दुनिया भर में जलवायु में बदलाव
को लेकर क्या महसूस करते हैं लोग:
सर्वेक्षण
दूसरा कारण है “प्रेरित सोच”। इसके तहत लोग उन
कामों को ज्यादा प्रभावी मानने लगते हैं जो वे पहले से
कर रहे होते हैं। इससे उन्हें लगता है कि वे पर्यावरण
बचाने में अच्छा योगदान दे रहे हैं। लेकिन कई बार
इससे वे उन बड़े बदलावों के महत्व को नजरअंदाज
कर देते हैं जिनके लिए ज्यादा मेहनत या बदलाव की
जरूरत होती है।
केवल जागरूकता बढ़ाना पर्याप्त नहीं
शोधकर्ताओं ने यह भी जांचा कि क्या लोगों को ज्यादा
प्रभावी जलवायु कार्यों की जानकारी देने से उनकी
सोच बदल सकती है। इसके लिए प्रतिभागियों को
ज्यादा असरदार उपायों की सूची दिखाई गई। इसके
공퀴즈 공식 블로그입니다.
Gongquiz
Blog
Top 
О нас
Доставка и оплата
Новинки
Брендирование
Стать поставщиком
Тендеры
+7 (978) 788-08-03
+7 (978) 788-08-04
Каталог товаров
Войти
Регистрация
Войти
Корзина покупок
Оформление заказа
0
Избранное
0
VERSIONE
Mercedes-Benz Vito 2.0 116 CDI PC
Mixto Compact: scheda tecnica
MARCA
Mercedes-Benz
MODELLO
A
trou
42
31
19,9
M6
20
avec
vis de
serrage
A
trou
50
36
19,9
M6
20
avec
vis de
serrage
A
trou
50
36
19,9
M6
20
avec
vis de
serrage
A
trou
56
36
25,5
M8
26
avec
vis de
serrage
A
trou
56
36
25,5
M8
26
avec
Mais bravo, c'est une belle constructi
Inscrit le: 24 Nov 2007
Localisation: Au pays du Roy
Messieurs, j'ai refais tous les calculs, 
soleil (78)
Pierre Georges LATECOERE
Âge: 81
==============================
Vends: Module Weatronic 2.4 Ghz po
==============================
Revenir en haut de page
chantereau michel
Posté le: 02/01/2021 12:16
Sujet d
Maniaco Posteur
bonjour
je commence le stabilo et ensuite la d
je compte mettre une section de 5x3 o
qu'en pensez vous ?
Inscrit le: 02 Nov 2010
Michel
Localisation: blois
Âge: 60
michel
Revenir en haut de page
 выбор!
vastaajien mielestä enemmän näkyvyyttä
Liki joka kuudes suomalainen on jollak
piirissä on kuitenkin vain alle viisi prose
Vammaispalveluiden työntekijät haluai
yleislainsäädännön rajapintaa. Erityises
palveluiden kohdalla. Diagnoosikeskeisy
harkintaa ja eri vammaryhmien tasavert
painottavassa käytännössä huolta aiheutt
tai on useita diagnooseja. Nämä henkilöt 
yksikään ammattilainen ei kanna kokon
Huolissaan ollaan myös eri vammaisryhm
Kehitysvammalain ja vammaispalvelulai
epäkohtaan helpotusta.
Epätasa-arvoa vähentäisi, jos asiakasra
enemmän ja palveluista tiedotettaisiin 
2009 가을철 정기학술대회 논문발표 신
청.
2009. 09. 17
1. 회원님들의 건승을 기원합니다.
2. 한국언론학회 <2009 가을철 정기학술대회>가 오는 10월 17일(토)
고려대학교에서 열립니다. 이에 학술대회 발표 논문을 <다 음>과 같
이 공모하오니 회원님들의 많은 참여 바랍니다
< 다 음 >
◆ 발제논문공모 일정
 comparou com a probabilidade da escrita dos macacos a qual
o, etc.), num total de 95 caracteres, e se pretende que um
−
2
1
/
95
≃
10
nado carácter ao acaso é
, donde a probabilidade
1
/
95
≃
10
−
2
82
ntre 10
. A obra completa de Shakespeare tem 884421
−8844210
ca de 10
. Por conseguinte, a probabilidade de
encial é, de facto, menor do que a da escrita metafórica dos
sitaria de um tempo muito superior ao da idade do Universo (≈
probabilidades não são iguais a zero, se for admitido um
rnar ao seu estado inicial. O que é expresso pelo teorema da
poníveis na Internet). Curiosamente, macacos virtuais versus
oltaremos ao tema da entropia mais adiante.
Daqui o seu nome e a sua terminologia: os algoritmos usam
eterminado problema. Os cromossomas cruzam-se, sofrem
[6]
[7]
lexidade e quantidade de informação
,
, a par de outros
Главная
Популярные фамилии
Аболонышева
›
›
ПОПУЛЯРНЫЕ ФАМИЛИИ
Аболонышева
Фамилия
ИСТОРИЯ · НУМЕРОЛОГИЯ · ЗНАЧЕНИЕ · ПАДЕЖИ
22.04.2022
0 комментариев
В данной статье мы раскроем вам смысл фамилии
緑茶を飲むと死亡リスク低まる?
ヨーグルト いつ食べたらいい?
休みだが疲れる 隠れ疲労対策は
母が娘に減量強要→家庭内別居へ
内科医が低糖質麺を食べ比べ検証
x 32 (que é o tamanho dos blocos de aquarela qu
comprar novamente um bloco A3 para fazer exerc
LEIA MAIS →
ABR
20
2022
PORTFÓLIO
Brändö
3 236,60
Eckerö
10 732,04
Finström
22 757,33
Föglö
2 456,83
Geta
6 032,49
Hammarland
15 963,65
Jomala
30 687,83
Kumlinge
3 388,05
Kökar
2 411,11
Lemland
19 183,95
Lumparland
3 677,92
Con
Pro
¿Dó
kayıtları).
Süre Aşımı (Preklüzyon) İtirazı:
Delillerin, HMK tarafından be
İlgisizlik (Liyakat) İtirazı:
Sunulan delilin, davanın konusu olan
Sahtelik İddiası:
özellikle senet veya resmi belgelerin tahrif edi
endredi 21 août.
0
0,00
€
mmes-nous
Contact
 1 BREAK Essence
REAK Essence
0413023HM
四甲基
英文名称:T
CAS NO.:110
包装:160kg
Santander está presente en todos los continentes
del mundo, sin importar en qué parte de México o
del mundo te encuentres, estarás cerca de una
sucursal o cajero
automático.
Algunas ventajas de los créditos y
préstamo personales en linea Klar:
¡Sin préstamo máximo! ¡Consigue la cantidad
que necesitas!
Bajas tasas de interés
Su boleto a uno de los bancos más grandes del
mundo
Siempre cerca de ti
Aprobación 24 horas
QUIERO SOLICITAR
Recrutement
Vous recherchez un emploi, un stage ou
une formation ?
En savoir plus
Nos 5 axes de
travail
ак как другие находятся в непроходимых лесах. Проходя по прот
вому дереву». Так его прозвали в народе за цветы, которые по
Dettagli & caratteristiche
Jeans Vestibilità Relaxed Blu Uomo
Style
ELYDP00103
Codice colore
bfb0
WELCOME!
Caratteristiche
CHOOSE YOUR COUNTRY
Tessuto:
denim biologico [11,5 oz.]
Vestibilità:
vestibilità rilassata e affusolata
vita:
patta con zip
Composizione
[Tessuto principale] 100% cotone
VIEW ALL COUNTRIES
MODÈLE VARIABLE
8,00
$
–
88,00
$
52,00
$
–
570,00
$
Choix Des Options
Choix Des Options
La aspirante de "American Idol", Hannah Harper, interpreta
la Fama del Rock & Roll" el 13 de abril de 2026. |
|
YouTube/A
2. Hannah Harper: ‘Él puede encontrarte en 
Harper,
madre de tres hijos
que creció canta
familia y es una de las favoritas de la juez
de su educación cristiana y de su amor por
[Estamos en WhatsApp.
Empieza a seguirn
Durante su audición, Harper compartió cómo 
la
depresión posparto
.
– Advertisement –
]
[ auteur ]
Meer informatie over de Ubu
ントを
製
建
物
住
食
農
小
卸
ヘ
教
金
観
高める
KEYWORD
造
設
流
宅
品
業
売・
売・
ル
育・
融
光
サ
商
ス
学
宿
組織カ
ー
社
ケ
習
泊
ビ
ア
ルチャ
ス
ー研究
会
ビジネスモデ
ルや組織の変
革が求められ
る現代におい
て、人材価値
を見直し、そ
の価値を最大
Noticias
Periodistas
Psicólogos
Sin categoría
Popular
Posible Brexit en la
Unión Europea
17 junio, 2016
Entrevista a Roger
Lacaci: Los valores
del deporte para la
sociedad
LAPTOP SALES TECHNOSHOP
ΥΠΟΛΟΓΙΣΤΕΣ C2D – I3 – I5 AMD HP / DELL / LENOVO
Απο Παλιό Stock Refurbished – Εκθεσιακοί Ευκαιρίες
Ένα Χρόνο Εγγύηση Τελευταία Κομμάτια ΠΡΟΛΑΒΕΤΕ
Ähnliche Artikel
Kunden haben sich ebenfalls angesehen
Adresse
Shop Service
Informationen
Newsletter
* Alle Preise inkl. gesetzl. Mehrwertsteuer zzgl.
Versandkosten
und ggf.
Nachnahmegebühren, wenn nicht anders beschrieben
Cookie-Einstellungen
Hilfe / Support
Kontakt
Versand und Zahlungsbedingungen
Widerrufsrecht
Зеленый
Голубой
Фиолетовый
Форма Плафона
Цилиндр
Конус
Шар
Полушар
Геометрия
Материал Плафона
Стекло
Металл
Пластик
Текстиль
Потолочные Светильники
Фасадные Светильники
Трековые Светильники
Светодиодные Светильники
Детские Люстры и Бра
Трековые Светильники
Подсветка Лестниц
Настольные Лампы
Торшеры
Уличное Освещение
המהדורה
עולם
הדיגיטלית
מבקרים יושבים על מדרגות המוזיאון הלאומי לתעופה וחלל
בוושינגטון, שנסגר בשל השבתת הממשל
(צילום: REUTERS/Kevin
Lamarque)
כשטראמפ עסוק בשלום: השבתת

==================================================

Task instructions: Beginning with the first line of the listing above, print each line exactly until you have printed the line that contains "इससे वे उन बड़े बदलावों के महत्व को नजरअंदाज".

The answer:
दुनिया भर में जलवायु में बदलाव
को लेकर क्या महसूस करते हैं लोग:
सर्वेक्षण
दूसरा कारण है “प्रेरित सोच”। इसके तहत लोग उन
कामों को ज्यादा प्रभावी मानने लगते हैं जो वे पहले से
कर रहे होते हैं। इससे उन्हें लगता है कि वे पर्यावरण
बचाने में अच्छा योगदान दे रहे हैं। लेकिन कई बार
इससे वे उन बड़े बदलावों के महत्व को नजरअंदाज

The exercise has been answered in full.